Interestingly, we find that if ${\varphi }_c=\tilde{\varphi }$ and $\text{cos}\delta =\text{sinc}\left(2\tilde{\omega }\right)$, then the second moments of the dipole pair and the single wobbling dipole are identical. Figure 1(d) shows the one-to-one equivalence between the separation $\delta$ of the dipole pair and wobble angle $\tilde{\omega }$ of the SM. Critically, illuminating the sample with various excitation beam polarizations via ExM also cannot distinguish these cases [40]. Thus, any instrument whose measurements are solely sensitive to second-order moments of a transition dipole is fundamentally unable to distinguish between a pair of dipoles from a single dipole, regardless of the centroid orientation ${\varphi }_c$. The precise distribution of single-dipole wobble, e.g., uniform rotation or rotation within a harmonic potential [44, 56, 57] has no effect, as long as the second moments are indistinguishable.

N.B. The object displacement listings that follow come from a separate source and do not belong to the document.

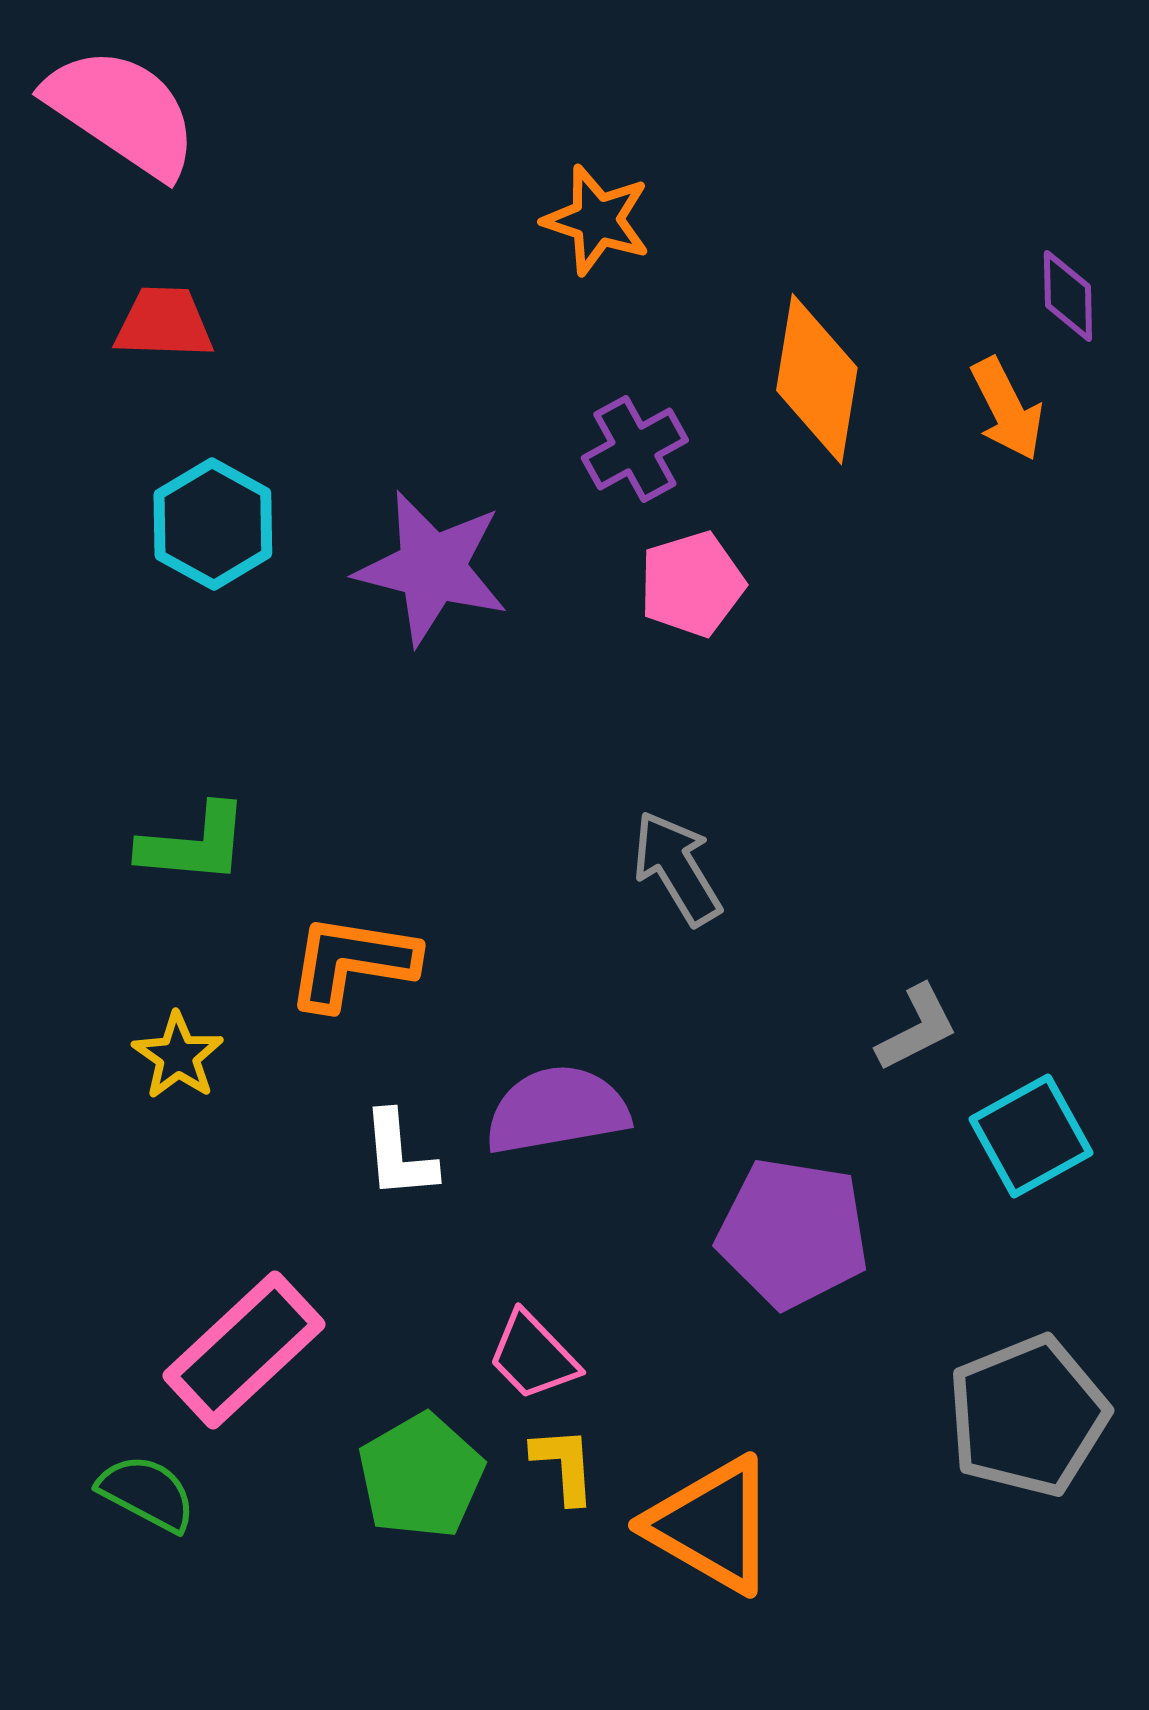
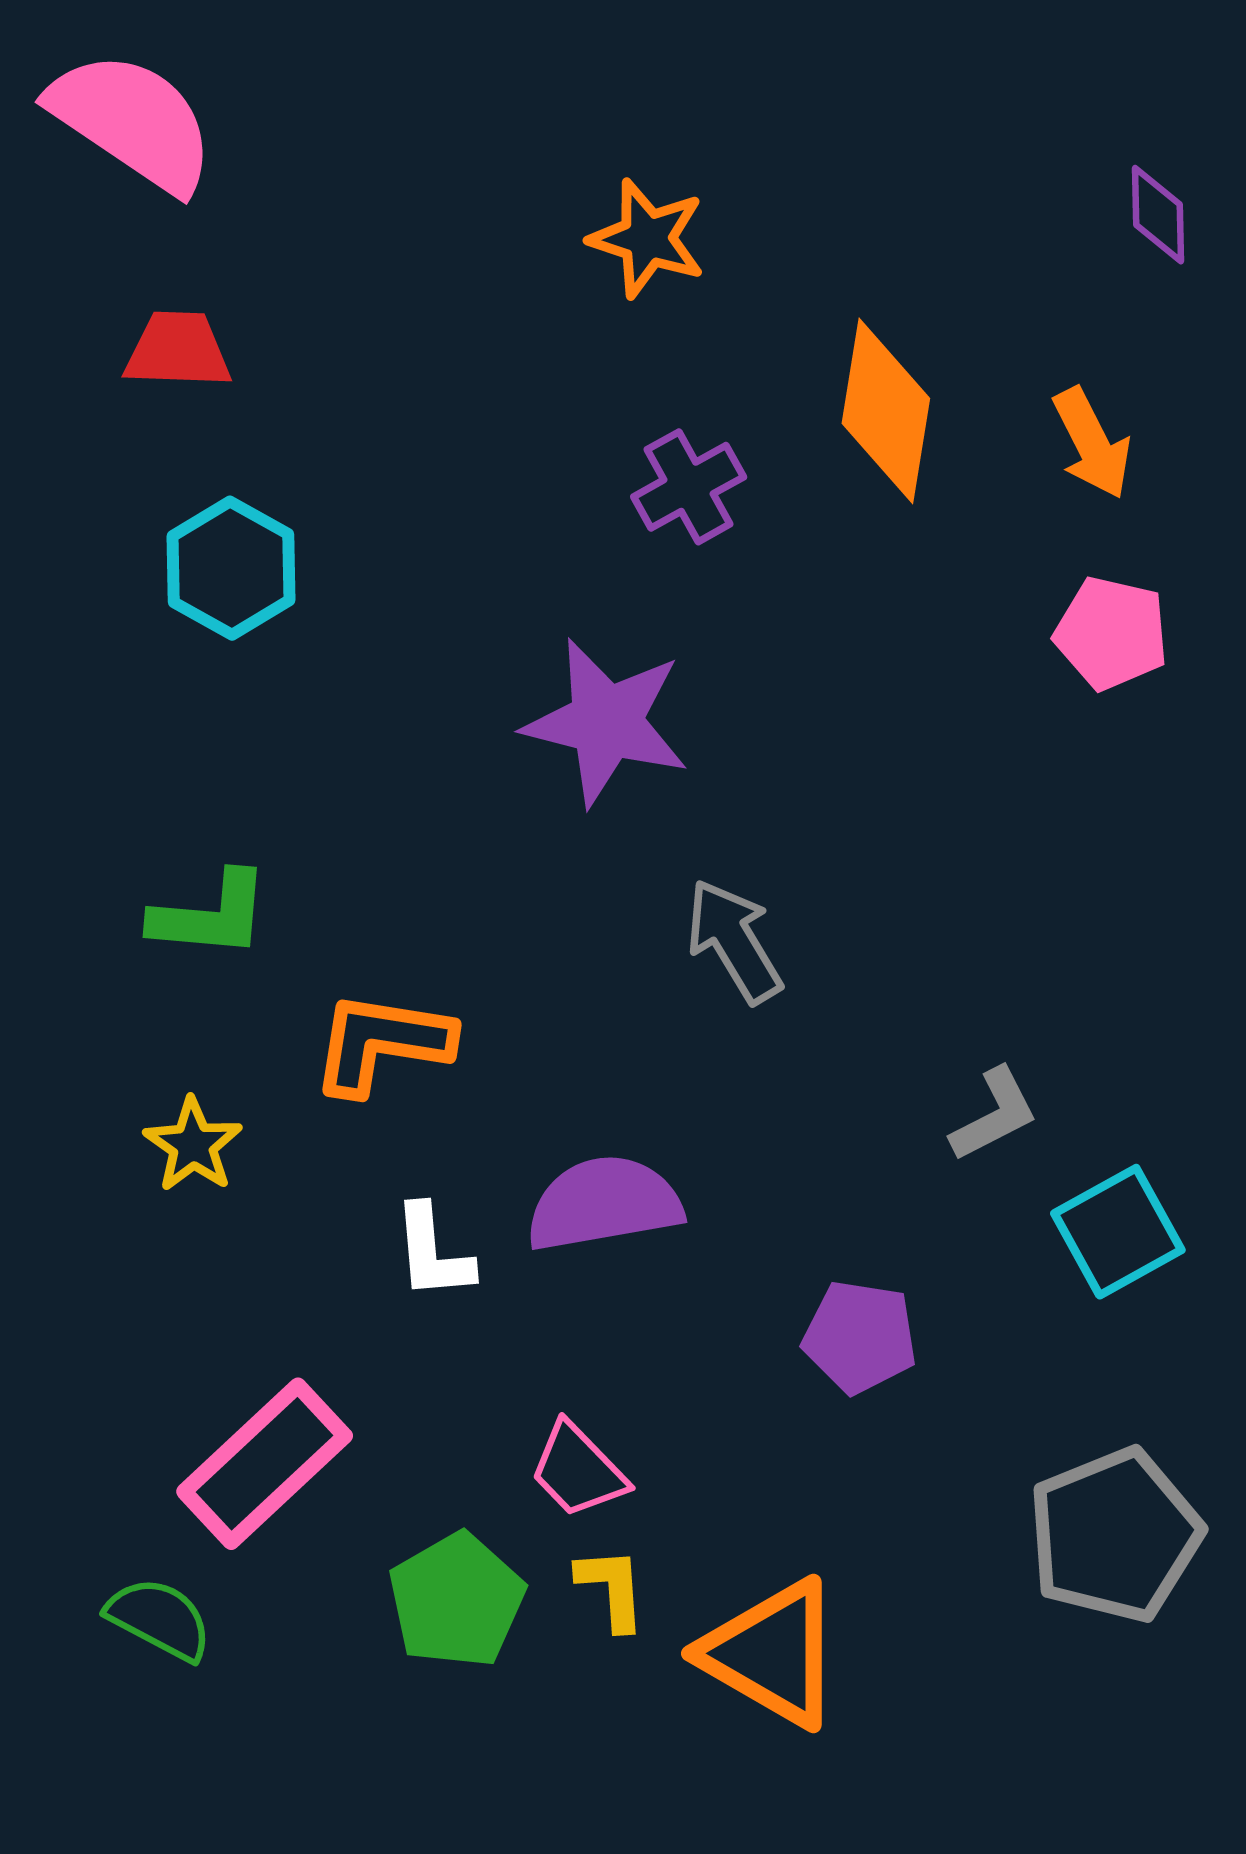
purple diamond: (1068, 296) -> (1158, 215), moved
purple star: (432, 568) -> (606, 722), moved
pink pentagon: (692, 584) -> (1111, 633), moved, turned 30
purple pentagon: (793, 1233) -> (860, 1337), size x0.7

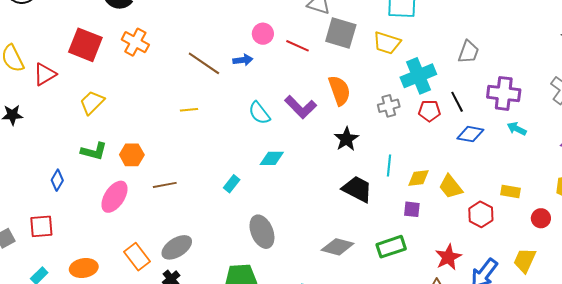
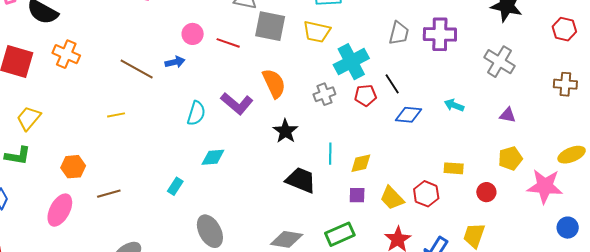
purple cross: (504, 93) -> (440, 34), moved
yellow line: (189, 110) -> (116, 115), moved
cyan semicircle: (259, 113) -> (196, 113), turned -120
green L-shape: (94, 151) -> (18, 156), moved
yellow trapezoid: (451, 187) -> (392, 198), moved

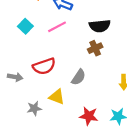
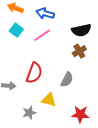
cyan square: (25, 26) -> (16, 30), moved
red semicircle: (44, 66) -> (34, 73), turned -45

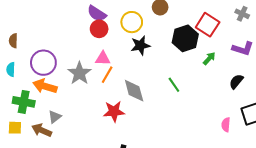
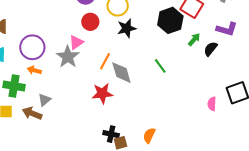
red circle: (99, 29) -> (90, 22), moved
pink triangle: (103, 58) -> (76, 42), moved, turned -35
orange line: (107, 75) -> (105, 61), moved
black semicircle: (236, 81) -> (211, 49), moved
orange arrow: (45, 86) -> (34, 70), size x0.6

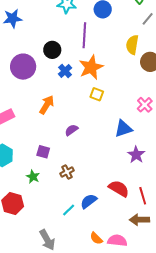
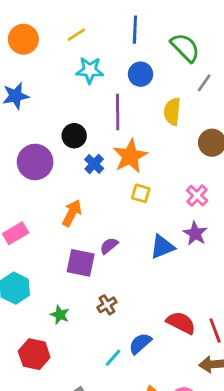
yellow semicircle: (132, 45) -> (172, 111), moved
pink cross: (145, 105) -> (197, 196), moved
blue triangle: (123, 129) -> (162, 247), moved
purple square: (43, 152) -> (81, 263), moved, size x1.5
purple star: (136, 155) -> (195, 234), moved

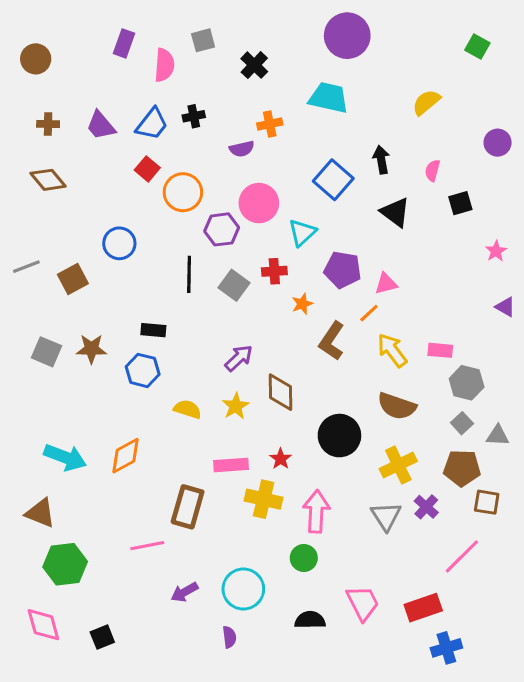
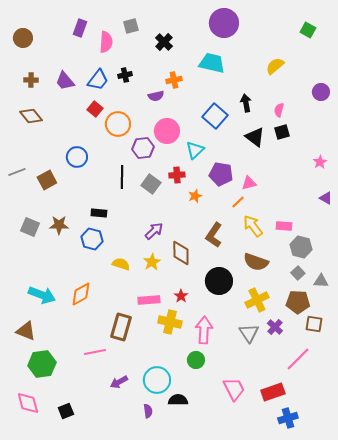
black square: (460, 203) -> (282, 132), moved
brown L-shape: (332, 341) -> (214, 235), moved
black semicircle: (310, 620) -> (178, 400), moved

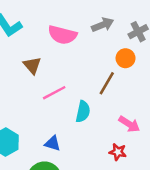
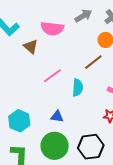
brown triangle: (32, 65) -> (31, 46), moved
brown line: (107, 83) -> (93, 62), turned 30

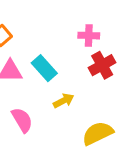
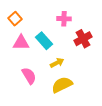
pink cross: (89, 36) -> (64, 19), moved
yellow semicircle: (98, 133) -> (62, 85), moved

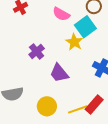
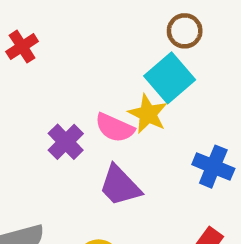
pink semicircle: (61, 14) -> (115, 128), moved

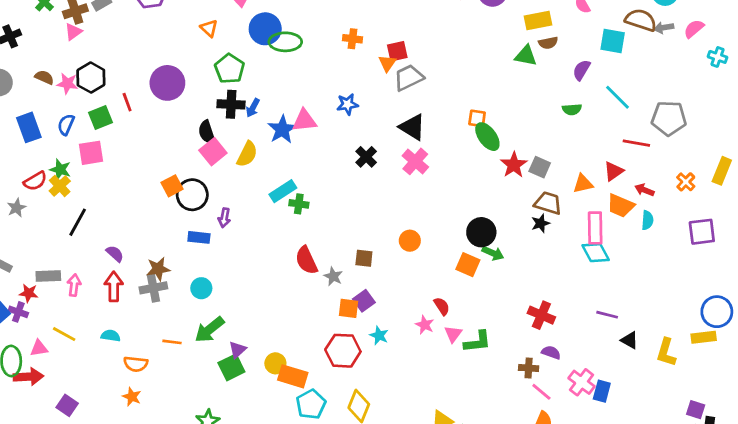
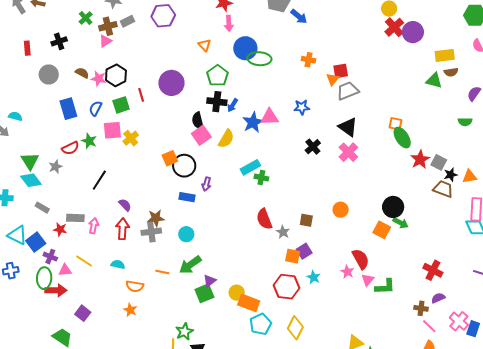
yellow cross: (60, 186) -> (131, 138), moved
black star: (541, 223) -> (451, 175), moved
red semicircle: (442, 306) -> (361, 259), size x1.5
purple cross: (18, 312) -> (50, 257), moved
purple semicircle: (551, 352) -> (438, 298), turned -48

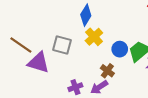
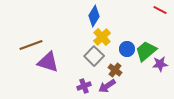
brown line: (21, 45) -> (31, 45), turned -55
gray square: (62, 45) -> (94, 56), moved, turned 30

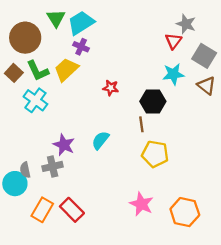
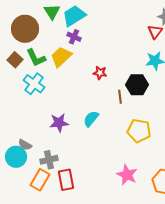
brown line: (141, 124) -> (120, 97), moved
purple star: (64, 145) -> (59, 123), turned -30
gray cross: (53, 166) -> (49, 160), moved
gray semicircle: (25, 170) -> (25, 145), turned -48
red rectangle: (72, 210) -> (66, 180), turned 35

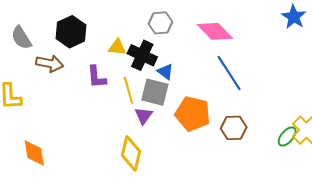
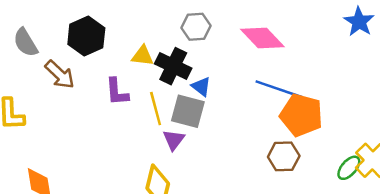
brown arrow: (50, 63) -> (60, 75), turned 32
blue line: (229, 73) -> (279, 89), turned -39
orange pentagon: (193, 114) -> (301, 115), moved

We next quantify how precisely the centroid orientation $\left({\theta }_c,{\varphi }_c\right)$ and separation angles $\left({\theta }_{\Delta },{\varphi }_{\Delta }\right)$ of a dipole pair can be measured in 3D. For any unbiased estimator, the covariance of a set of estimates is bounded by the classical and quantum Cramér-Rao bounds (CRBs) [12, 59–61], given by

$$\text{Cov}\left(\stackrel{\mathbf{ˆ}}{\mathbf{\Theta }}\right)⪰{𝓙}^{-1}⪰{𝓚}^{-1},$$ (4)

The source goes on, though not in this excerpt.